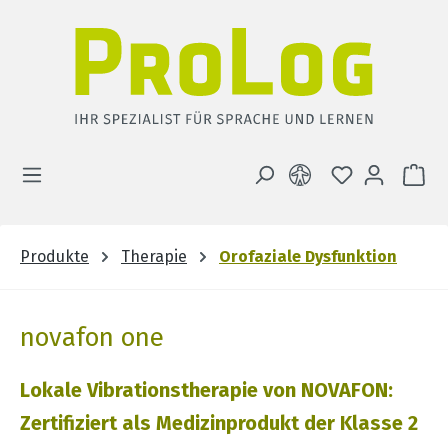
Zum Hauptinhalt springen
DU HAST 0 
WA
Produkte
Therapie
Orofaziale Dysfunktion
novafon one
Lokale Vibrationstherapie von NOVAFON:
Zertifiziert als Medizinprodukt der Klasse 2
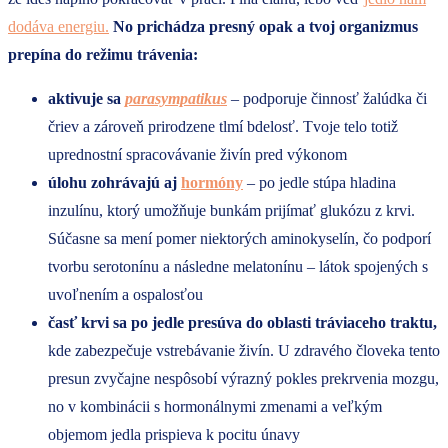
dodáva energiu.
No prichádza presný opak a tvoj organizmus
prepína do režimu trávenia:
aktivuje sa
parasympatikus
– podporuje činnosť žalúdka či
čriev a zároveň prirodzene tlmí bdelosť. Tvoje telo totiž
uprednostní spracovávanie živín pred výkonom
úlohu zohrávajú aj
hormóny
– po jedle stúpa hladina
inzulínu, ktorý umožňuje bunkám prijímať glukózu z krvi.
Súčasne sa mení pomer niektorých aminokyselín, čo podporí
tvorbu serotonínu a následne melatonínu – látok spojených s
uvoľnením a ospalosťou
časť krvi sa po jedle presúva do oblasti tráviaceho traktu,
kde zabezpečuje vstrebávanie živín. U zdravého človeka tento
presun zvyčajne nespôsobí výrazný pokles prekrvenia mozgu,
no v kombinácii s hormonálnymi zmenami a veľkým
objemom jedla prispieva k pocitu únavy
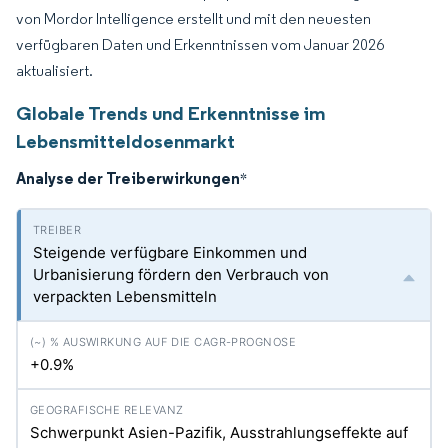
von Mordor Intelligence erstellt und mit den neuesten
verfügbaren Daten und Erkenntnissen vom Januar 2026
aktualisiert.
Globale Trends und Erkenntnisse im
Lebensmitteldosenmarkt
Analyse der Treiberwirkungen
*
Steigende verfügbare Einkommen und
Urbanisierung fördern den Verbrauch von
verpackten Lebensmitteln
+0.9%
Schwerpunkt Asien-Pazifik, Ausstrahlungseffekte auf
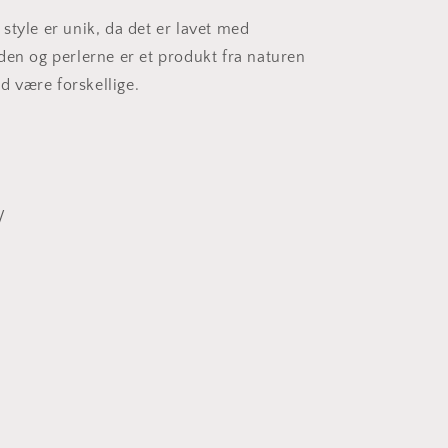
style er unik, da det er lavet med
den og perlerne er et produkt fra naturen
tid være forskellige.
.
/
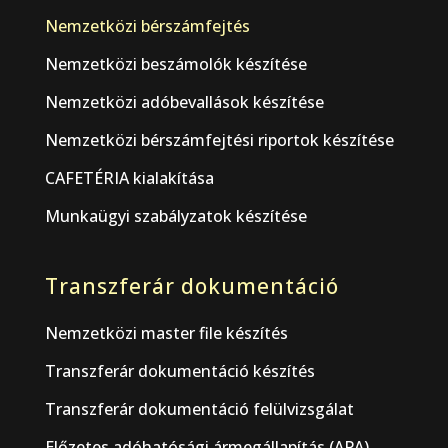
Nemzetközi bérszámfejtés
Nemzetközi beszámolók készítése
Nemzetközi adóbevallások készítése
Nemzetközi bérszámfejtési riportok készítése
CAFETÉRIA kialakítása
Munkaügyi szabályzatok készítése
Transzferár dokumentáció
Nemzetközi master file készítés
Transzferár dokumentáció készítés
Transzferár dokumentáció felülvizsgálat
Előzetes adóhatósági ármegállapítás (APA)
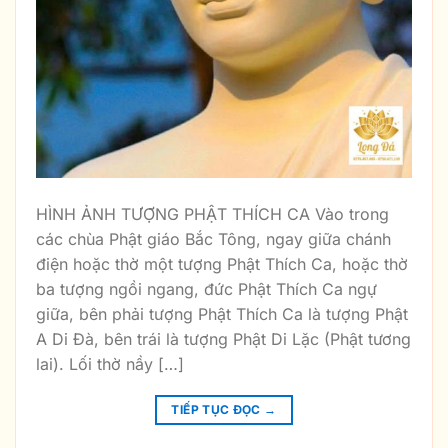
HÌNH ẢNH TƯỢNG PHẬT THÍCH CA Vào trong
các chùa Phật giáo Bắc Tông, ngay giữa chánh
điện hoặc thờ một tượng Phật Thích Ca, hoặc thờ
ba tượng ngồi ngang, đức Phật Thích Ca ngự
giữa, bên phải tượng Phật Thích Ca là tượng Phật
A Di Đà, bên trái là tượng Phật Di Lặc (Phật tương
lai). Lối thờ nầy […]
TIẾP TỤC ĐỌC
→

****************************************

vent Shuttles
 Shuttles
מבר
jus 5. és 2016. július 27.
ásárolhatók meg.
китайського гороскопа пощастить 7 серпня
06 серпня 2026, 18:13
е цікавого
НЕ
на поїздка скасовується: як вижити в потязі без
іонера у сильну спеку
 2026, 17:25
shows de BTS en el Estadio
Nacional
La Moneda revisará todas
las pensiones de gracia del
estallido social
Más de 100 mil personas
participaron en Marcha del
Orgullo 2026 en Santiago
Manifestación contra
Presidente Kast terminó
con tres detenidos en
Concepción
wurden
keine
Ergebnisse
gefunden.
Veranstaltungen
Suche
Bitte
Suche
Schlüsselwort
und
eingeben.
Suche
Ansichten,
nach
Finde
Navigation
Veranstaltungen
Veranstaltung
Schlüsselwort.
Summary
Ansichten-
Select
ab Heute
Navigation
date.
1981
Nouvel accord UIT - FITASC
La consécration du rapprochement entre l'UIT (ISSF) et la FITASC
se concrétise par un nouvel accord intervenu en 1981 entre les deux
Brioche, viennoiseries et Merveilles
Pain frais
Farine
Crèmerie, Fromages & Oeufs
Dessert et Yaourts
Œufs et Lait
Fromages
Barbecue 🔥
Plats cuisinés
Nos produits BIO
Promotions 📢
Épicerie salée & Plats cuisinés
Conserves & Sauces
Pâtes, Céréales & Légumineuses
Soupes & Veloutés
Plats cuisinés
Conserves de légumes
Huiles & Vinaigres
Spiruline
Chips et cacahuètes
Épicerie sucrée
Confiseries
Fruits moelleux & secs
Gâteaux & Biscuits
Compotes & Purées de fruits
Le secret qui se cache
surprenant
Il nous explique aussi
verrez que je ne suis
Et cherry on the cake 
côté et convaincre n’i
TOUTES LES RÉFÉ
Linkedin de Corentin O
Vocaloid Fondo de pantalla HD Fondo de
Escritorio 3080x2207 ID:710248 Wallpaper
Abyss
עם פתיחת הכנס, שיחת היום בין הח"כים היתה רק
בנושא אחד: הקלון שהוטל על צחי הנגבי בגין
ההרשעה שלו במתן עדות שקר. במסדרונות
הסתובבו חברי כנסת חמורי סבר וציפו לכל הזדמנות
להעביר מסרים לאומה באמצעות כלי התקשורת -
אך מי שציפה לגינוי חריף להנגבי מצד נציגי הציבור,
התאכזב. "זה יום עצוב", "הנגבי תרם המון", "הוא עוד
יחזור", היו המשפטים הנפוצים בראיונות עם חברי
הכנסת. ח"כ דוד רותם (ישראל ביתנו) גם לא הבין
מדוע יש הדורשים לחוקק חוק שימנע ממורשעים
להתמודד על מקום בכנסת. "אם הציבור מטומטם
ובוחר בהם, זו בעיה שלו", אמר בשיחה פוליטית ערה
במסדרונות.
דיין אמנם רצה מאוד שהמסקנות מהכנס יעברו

****************************************

*Task objective*: Of the entries above, repeat exactly the lines from the line with "Presidente Kast terminó" through the line with "Épicerie salée & Plats cuisinés", both of them included.

*Finished task*:
Presidente Kast terminó
con tres detenidos en
Concepción
wurden
keine
Ergebnisse
gefunden.
Veranstaltungen
Suche
Bitte
Suche
Schlüsselwort
und
eingeben.
Suche
Ansichten,
nach
Finde
Navigation
Veranstaltungen
Veranstaltung
Schlüsselwort.
Summary
Ansichten-
Select
ab Heute
Navigation
date.
1981
Nouvel accord UIT - FITASC
La consécration du rapprochement entre l'UIT (ISSF) et la FITASC
se concrétise par un nouvel accord intervenu en 1981 entre les deux
Brioche, viennoiseries et Merveilles
Pain frais
Farine
Crèmerie, Fromages & Oeufs
Dessert et Yaourts
Œufs et Lait
Fromages
Barbecue 🔥
Plats cuisinés
Nos produits BIO
Promotions 📢
Épicerie salée & Plats cuisinés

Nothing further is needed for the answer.